How To Identify Powdery Mildew On Clematis

Identifying powdery mildew on Clematis is extremely simple, all you need to do is to look at the leaves. If the leaves of the Clematis are white or contain white patches then this is powdery mildew. Oftentimes it will look like the leaves of the Clematis are sprinkled with flour, and this is a telltale sign of powdery mildew. The spores of the powdery mildew can travel a fairly long way, and even if you do not have any plants suffering from it, there still might be some spores on the plants waiting for the ideal condition to take over some plants.

Is Powdery Mildew Fatal To Clematis?

The good news is that powdery mildew is not fatal to Clematis. In the worst-case scenario, the Clematis will lose all of its leaves, but it should have plenty of energy to grow new ones. The Clematis leaves that are covered by powdery mildew will start to curl, after which they change color to brown and eventually fall off. Clematis that are suffering from powdery mildew will rarely flower, oftentimes even the flower buds will simply fall off.

Large flowered Clematis like the Blue Angel, Ernest Markham, Fond Memories, and Gipsy Queen are more prone to getting powdery mildews. If the powdery mildew appears once the Clematis is in full bloom, then most of the flowers will turn brown and fall off. This happens because the leaves of the Clematis that are covered by the powdery mildew can not function properly.

How To Treat Powdery Mildew On Clematis

As powdery mildew is caused by a fungus, it can be easily treated with a fungicide. The fungicide has to be sprayed directly on the plant, preferably in the evening. If you spray the fungicide on the leaves of the Clematis in the middle of the day, then the leaves might get sunburned. When purchasing a fungicide, make sure that it is safe to be sprayed directly on plants, and follow the instructions precisely.

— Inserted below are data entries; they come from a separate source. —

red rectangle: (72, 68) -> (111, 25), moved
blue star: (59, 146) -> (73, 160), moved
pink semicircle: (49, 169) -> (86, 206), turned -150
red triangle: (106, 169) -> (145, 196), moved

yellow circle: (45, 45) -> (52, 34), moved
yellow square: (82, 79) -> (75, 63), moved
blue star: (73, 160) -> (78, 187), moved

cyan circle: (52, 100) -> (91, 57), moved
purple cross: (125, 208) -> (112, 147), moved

If you do not want to use fungicides, then you can use a garlic spray. Garlic has excellent anti fungal properties, and it is also safe to be sprayed directly on plants. In addition to this, the garlic spray will keep pests like aphids, slugs, and snails away from your plants, for more info check out my recent article Garlic Spray For Slugs ( Natural Pesticide ).

Key Takeaways

  • Powdery mildew on Clematis is a fungal disease that is caused by high humidity, and it can easily be treated with fungicides. If your Clematis had powdery mildew in the past, then simply spray it with a fungicide once every two weeks. If you do not want to use fungicides then a simple garlic spray will do the job, as garlic has excellent anti-fungal properties and is safe to be sprayed directly on the Clematis.
  • Powdery mildew is rarely fatal to Clematis, although the plant will probably lose most of its leaves and will not be able to flower.
  • If your Clematis gets powdery mildew every year, then simply replant it into an area where there is good air circulation.